_EXERCISE OBJECTIVE_
Nothing is to be left out; print all the entries exactly.

_INPUT RECORDS_
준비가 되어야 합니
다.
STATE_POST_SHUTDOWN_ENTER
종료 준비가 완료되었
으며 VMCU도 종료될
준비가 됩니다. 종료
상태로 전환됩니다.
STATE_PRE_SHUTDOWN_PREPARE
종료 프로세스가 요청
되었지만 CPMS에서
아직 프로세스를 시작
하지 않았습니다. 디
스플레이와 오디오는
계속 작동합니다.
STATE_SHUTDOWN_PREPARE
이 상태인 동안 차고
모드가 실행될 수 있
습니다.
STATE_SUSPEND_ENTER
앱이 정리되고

_SOLUTION TO THIS PROBLEM_
준비가 되어야 합니
다.
STATE_POST_SHUTDOWN_ENTER
종료 준비가 완료되었
으며 VMCU도 종료될
준비가 됩니다. 종료
상태로 전환됩니다.
STATE_PRE_SHUTDOWN_PREPARE
종료 프로세스가 요청
되었지만 CPMS에서
아직 프로세스를 시작
하지 않았습니다. 디
스플레이와 오디오는
계속 작동합니다.
STATE_SHUTDOWN_PREPARE
이 상태인 동안 차고
모드가 실행될 수 있
습니다.
STATE_SUSPEND_ENTER
앱이 정리되고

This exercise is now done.